PROVIDED DATA:

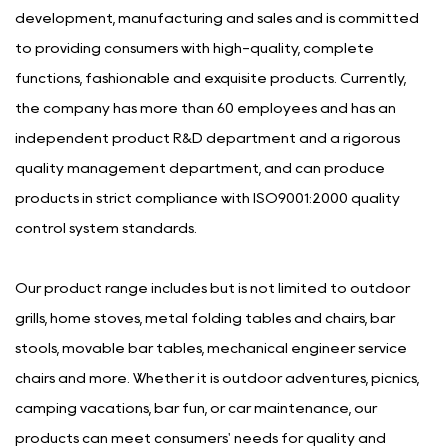
development, manufacturing and sales and is committed
to providing consumers with high-quality, complete
functions, fashionable and exquisite products. Currently,
the company has more than 60 employees and has an
independent product R&D department and a rigorous
quality management department, and can produce
products in strict compliance with ISO9001:2000 quality
control system standards.
Our product range includes but is not limited to outdoor
grills, home stoves, metal folding tables and chairs, bar
stools, movable bar tables, mechanical engineer service
chairs and more. Whether it is outdoor adventures, picnics,
camping vacations, bar fun, or car maintenance, our
products can meet consumers' needs for quality and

THE PROBLEM: I'd like the material duplicated exactly, without its pictures.

ANSWER SECTION:
development, manufacturing and sales and is committed
to providing consumers with high-quality, complete
functions, fashionable and exquisite products. Currently,
the company has more than 60 employees and has an
independent product R&D department and a rigorous
quality management department, and can produce
products in strict compliance with ISO9001:2000 quality
control system standards.
Our product range includes but is not limited to outdoor
grills, home stoves, metal folding tables and chairs, bar
stools, movable bar tables, mechanical engineer service
chairs and more. Whether it is outdoor adventures, picnics,
camping vacations, bar fun, or car maintenance, our
products can meet consumers' needs for quality and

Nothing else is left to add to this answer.